Of course, we have little reason to believe that the questions are independent. While randomizing the order of the questions simplifies our identification of bugs, it’s quite different when we consider the convergence of distribution. We would need to consider each instance of the survey as a Bayesian network, where the previous questions are parents of the following questions. We already perform pairwise correlation tests; we could use some of this information to determine independence. If we could simplify the model sufficiently, we might be able to converge on an optimal number of samples. We could use the independence assumption to calculate a lower bound on the number of responses needed.

Anyway, this was meant to be a short post — the idea is to present some of the difficulties of automatically determining pricing in SurveyMan. The point is that the pricing mechanism itself depends on knowing how many “good” responses we need and answering that is hard. Even if we could answer that question (and we should — it’s certainly been on the minds of our colleagues in linguistics), we would then need to consider the effects of allowing breakoff, which further complicates things.

Adversaries

Bad actors are a key threat to validity that cannot be controlled directly through better survey design. That is, unlike the case of bias in wording or order, we cannot eliminate bugs through the survey design. What we can do is use the design to make it easier to identify these adversaries.

Bots

Bots are computer programs that fill out surveys automatically. We assume that bots have a policy for choosing answers that is either completely independent of the question, or is based upon some positional preference.

No positional preference A bot that chooses responses randomly is an example of one that answers questions independently from their content.

Positional preference A bot that always chooses the first question or always chooses the last question, or alternates positions on the basis of the number of available choices: for example, “Christmas tree-ing” a multiple choice survey.

Lazy Respondents

We define a lazy respondent as a human who is behaving in a bot-like way. In the literature these individuals are called spammers and according to a study from 2010, almost 40% of the population sampled failed a screening task that only required basic reading comprehension. There are two key differences between human adversaries and software adversaries : (1) we hypothesize that individual human adversaries are less likely to choose responses randomly and (2) that when human adversaries have a positional preference, they are more likely make small variations in their otherwise consistent responses. Regarding (1), while there is no end to the number of studies and amount of press devoted to humans’ inability to identify randomness, there has been some debate over whether humans can actually generate sequences of random numbers. Regarding (2), while a bot can be programmed to make small variations in positional preference, we believe that humans will make much more strategic deviations in their positional preferences.

Both humans and bots may have policies that depend on the surface text of a question and/or its answer options. An example of a policy that chooses answers on the basis of surface text might be one that prefers the lexicographically first option, or one that always chooses surface strings equal to a value (e.g. contains “agree”). These adversaries are significantly stronger than the ones mentioned above.

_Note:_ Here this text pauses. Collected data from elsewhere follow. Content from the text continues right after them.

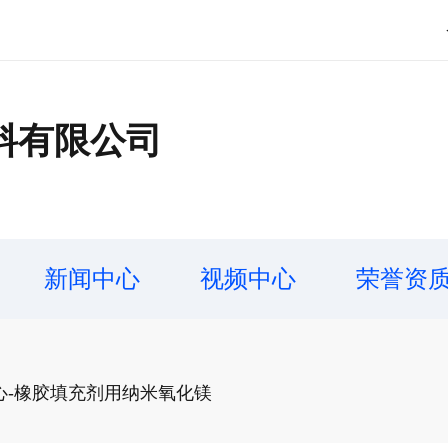
料有限公司
新闻中心
视频中心
荣誉资
心-橡胶填充剂用纳米氧化镁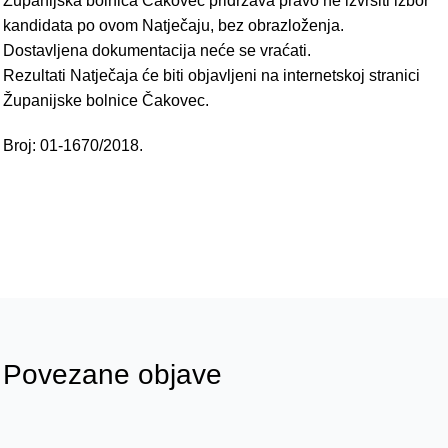
Županijska bolnica Čakovec pridržava pravo ne izvršiti izbor
kandidata po ovom Natječaju, bez obrazloženja.
Dostavljena dokumentacija neće se vraćati.
Rezultati Natječaja će biti objavljeni na internetskoj stranici
Županijske bolnice Čakovec.
Broj: 01-1670/2018.
Povezane objave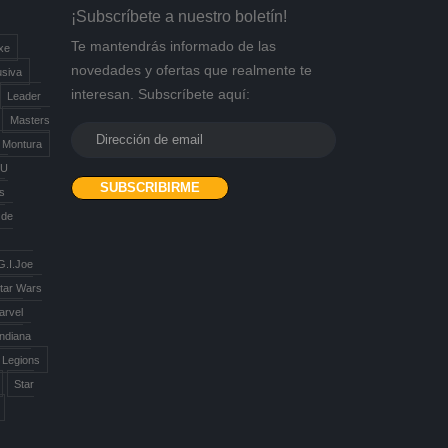
¡Subscríbete a nuestro boletín!
Te mantendrás informado de las
xe
novedades y ofertas que realmente te
usiva
interesan. Subscríbete aquí:
Leader
Masters
Montura
U
as
 de
G.I.Joe
Star Wars
arvel
Indiana
 Legions
Star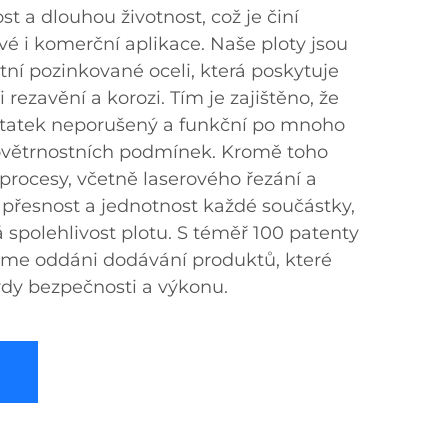
 a dlouhou životnost, což je činí
vé i komerční aplikace. Naše ploty jsou
tní pozinkované oceli, která poskytuje
i rezavění a korozi. Tím je zajištěno, že
ůstatek neporušený a funkční po mnoho
 povětrnostních podmínek. Kromě toho
procesy, včetně laserového řezání a
 přesnost a jednotnost každé součástky,
 spolehlivost plotu. S téměř 100 patenty
jsme oddáni dodávání produktů, které
ardy bezpečnosti a výkonu.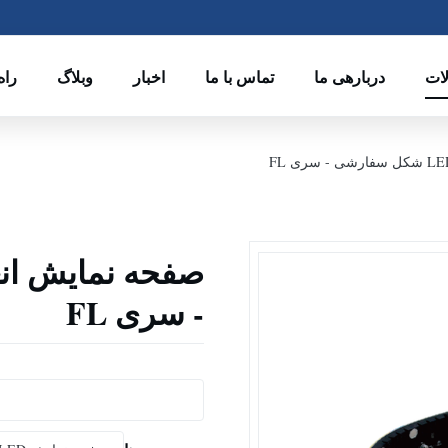
ات
دربارهی ما
تماس با ما
اخبار
وبلاگ
راه
- سری FL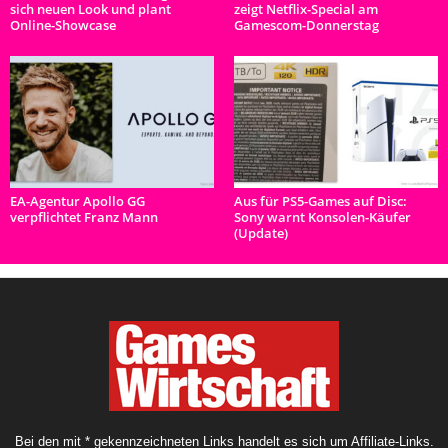
sich neuen Look und plant
zeigt Netflix-Special am
Online-Showcase
Gamescom-Donnerstag
EA-Agentur Apollo GG
Aus für PS5-Games auf Disc:
verpflichtet Franz Mann
Sony warnt Konsolen-Käufer
(Update)
Bei den mit * gekennzeichneten Links handelt es sich um Affiliate-Links.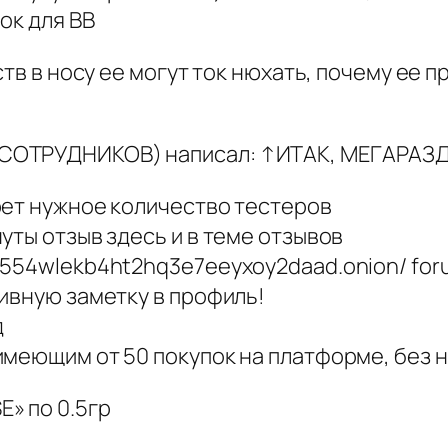
ок для ВВ
ств в носу ее могут ток нюхать, почему ее п
СОТРУДНИКОВ) написал: ↑ИТАК, МЕГАРАЗ
рет нужное количество тестеров
уты отзыв здесь и в теме отзывов
q554wlekb4ht2hq3e7eeyxoy2daad.onion/ for
ивную заметку в профиль!
д
имеющим от 50 покупок на платформе, без 
» по 0.5гр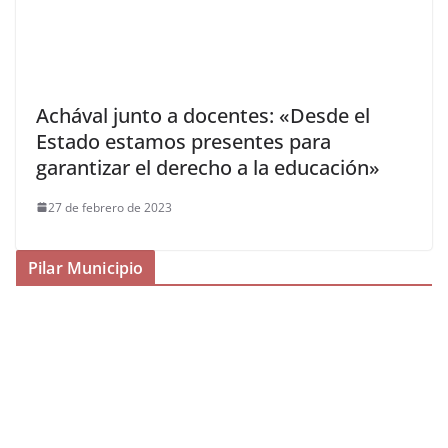
Achával junto a docentes: «Desde el
Estado estamos presentes para
garantizar el derecho a la educación»
27 de febrero de 2023
Pilar Municipio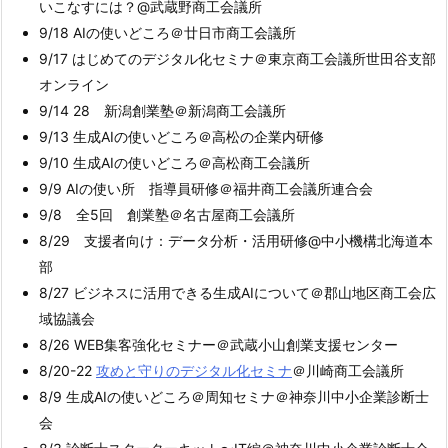
いこなすには？@武蔵野商工会議所
9/18 AIの使いどころ＠廿日市商工会議所
9/17 はじめてのデジタル化セミナ＠東京商工会議所世田谷支部
オンライン
9/14 28 新潟創業塾＠新潟商工会議所
9/13 生成AIの使いどころ＠高松の企業内研修
9/10 生成AIの使いどころ＠高松商工会議所
9/9 AIの使い所 指導員研修＠福井商工会議所連合会
9/8 全5回 創業塾＠名古屋商工会議所
8/29 支援者向け：データ分析・活用研修@中小機構北海道本
部
8/27 ビジネスに活用できる生成AIについて＠郡山地区商工会広
域協議会
8/26 WEB集客強化セミナー＠武蔵小山創業支援センター
8/20-22
攻めと守りのデジタル化セミナ
＠川崎商工会議所
8/9 生成AIの使いどころ＠周知セミナ＠神奈川中小企業診断士
会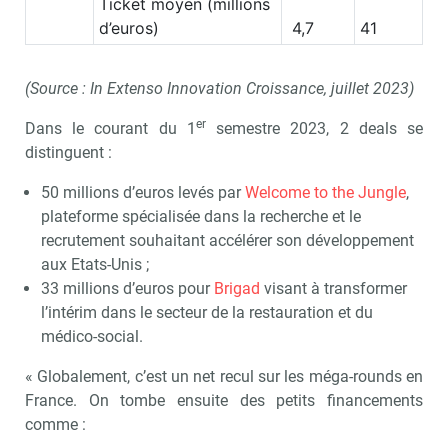
Ticket moyen (millions
d’euros)
4,7
41
(Source : In Extenso Innovation Croissance, juillet 2023)
er
Dans le courant du 1
semestre 2023, 2 deals se
distinguent :
50 millions d’euros levés par
Welcome to the Jungle
,
plateforme spécialisée dans la recherche et le
recrutement souhaitant accélérer son développement
aux Etats-Unis ;
33 millions d’euros pour
Brigad
visant à transformer
l’intérim dans le secteur de la restauration et du
médico-social.
« Globalement, c’est un net recul sur les méga-rounds en
France. On tombe ensuite des petits financements
comme :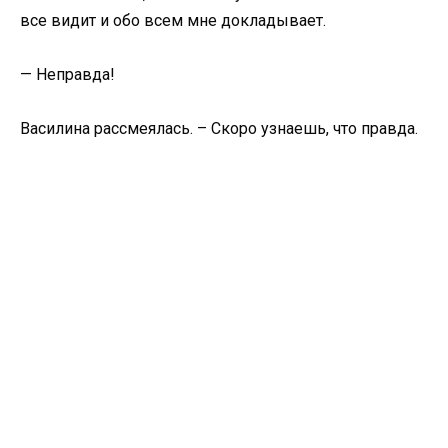
все видит и обо всем мне докладывает.
— Неправда!
Василина рассмеялась. – Скоро узнаешь, что правда.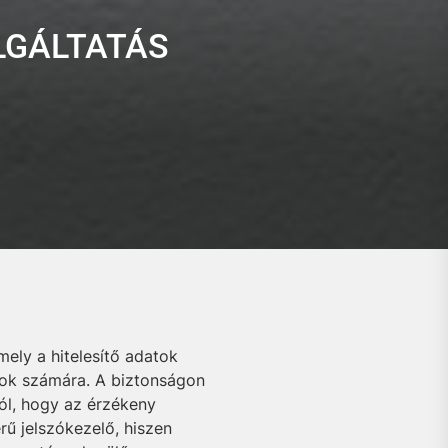
LGÁLTATÁS
ely a hitelesítő adatok
tok számára. A biztonságon
ól, hogy az érzékeny
ű jelszókezelő, hiszen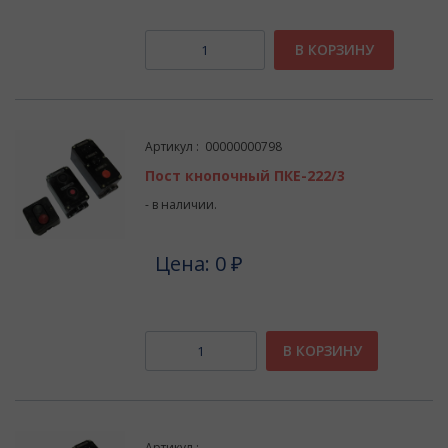
В КОРЗИНУ
Артикул : 00000000798
Пост кнопочный ПКЕ-222/3
- в наличии.
Цена: 0 ₽
В КОРЗИНУ
Артикул :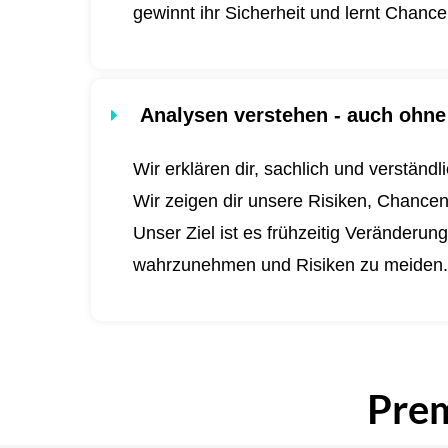
gewinnt ihr Sicherheit und lernt Chanc
Analysen verstehen - auch ohne 
Wir erklären dir, sachlich und verständ
Wir zeigen dir unsere Risiken, Chance
Unser Ziel ist es frühzeitig Veränderu
wahrzunehmen und Risiken zu meiden
Pre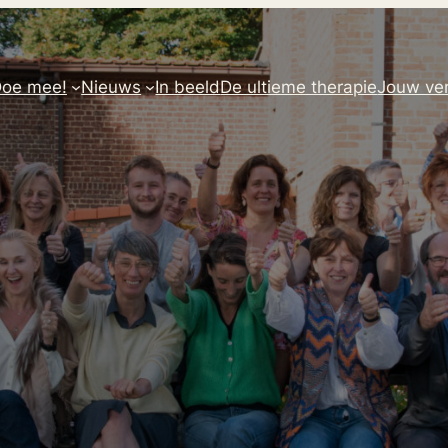
oe mee!
Nieuws
In beeld
De ultieme therapie
Jouw ver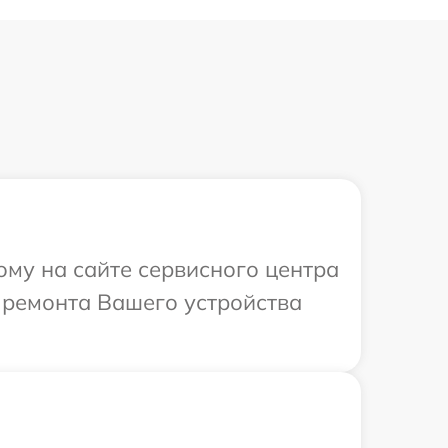
ому на сайте сервисного центра
 ремонта Вашего устройства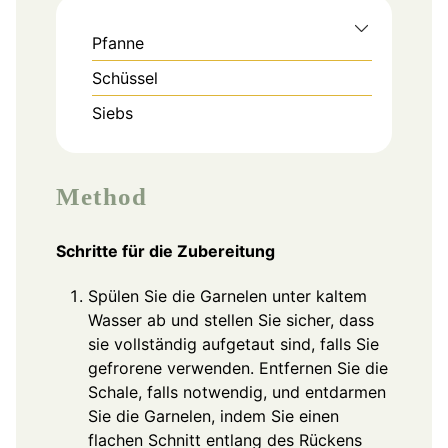
Pfanne
Schüssel
Siebs
Method
Schritte für die Zubereitung
Spülen Sie die Garnelen unter kaltem
Wasser ab und stellen Sie sicher, dass
sie vollständig aufgetaut sind, falls Sie
gefrorene verwenden. Entfernen Sie die
Schale, falls notwendig, und entdarmen
Sie die Garnelen, indem Sie einen
flachen Schnitt entlang des Rückens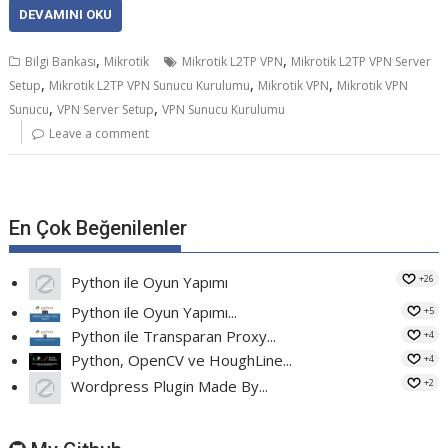
DEVAMINI OKU
,
,
Bilgi Bankası
Mikrotik
Mikrotik L2TP VPN
Mikrotik L2TP VPN Server
,
,
,
Setup
Mikrotik L2TP VPN Sunucu Kurulumu
Mikrotik VPN
Mikrotik VPN
,
,
Sunucu
VPN Server Setup
VPN Sunucu Kurulumu
Leave a comment
En Çok Beğenilenler
+26
Python ile Oyun Yapımı
Python ile Oyun Yapımı...
+5
Python ile Transparan Proxy...
+4
Python, OpenCV ve HoughLine...
+4
+2
Wordpress Plugin Made By...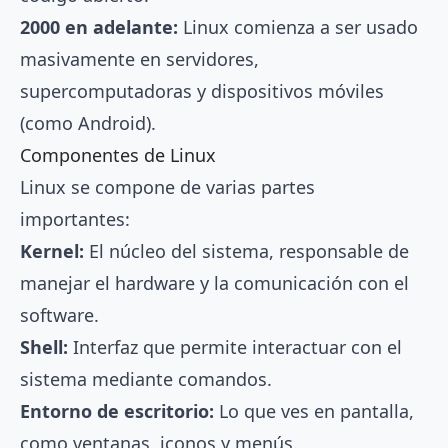
2000 en adelante:
Linux comienza a ser usado
masivamente en servidores,
supercomputadoras y dispositivos móviles
(como Android).
Componentes de Linux
Linux se compone de varias partes
importantes:
Kernel:
El núcleo del sistema, responsable de
manejar el hardware y la comunicación con el
software.
Shell:
Interfaz que permite interactuar con el
sistema mediante comandos.
Entorno de escritorio:
Lo que ves en pantalla,
como ventanas, iconos y menús.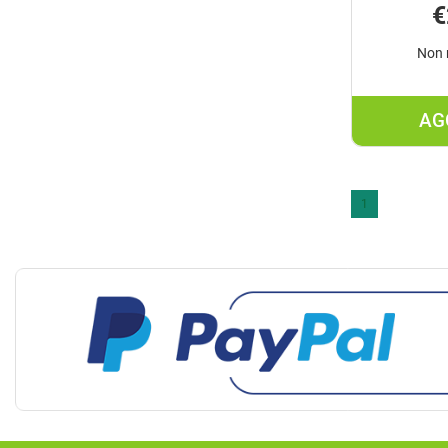
€
Non 
AG
1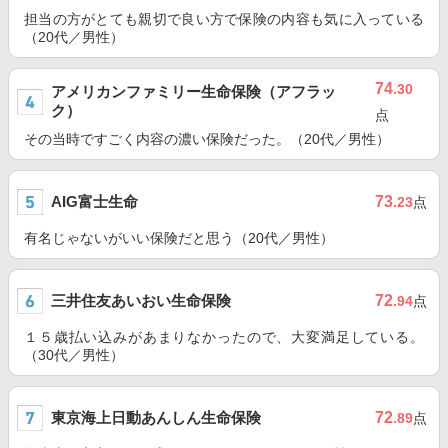
担当の方がとても親切で良い方で保険の内容も気に入っている
（20代／男性）
74
.30
アメリカンファミリー生命保険（アフラッ
ク）
点
その当時ですごく内容の濃い保険だった。（20代／男性）
AIG富士生命
73
.23
点
有名じゃないがいい保険だと思う（20代／男性）
三井住友あいおい生命保険
72
.94
点
１５歳払い込みがあまりなかったので、大変満足している。
（30代／男性）
東京海上日動あんしん生命保険
72
.89
点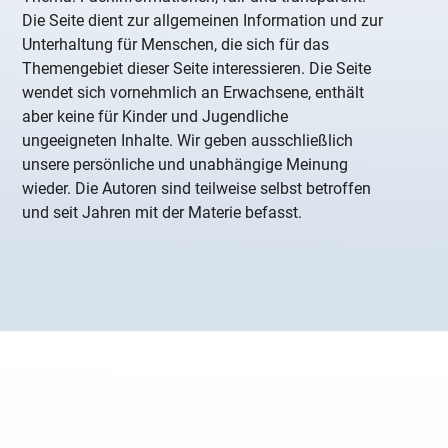
Die Seite dient zur allgemeinen Information und zur
Unterhaltung für Menschen, die sich für das
Themengebiet dieser Seite interessieren. Die Seite
wendet sich vornehmlich an Erwachsene, enthält
aber keine für Kinder und Jugendliche
ungeeigneten Inhalte. Wir geben ausschließlich
unsere persönliche und unabhängige Meinung
wieder. Die Autoren sind teilweise selbst betroffen
und seit Jahren mit der Materie befasst.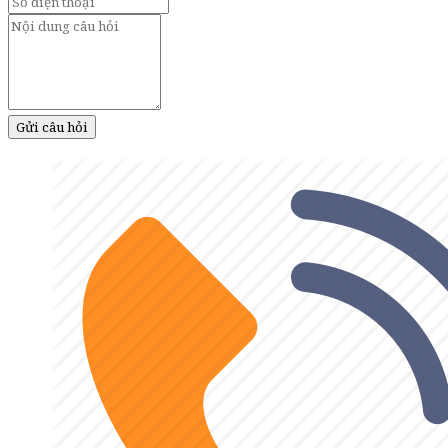
Gửi câu hỏi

It’s possible that some could see directly modeling a set of adversaries as overkill; after all, services such as AMT rely on reputable respondents for their systems to attract users (or not?). While AMT has provided means for requesters to filter the population, this system can easily be gamed. This tutorial from 2010 describes best practices for maximizing the quality of AMT jobs. Unfortunately, injecting “attention check” or gold standard questions is insufficient to ward off bad actors. Surveys are a prime target for bad actors because the basic assumption is that the person posting the survey doesn’t know what the underlying distribution of answers ought to look like — otherwise, why would they post a survey? Sara Kingsley recently pointed us to an article from All Things Considered. Emery found the following comment:

I’ve been doing Mechanical Turk jobs for about 4 months now.

I think the quality of the survey responses are correlated to the amount of money that the requester is paying. If the requester is paying very little, I will go as fast as I can through the survey making sure to pass their attention checks, so that I’m compensated fairly.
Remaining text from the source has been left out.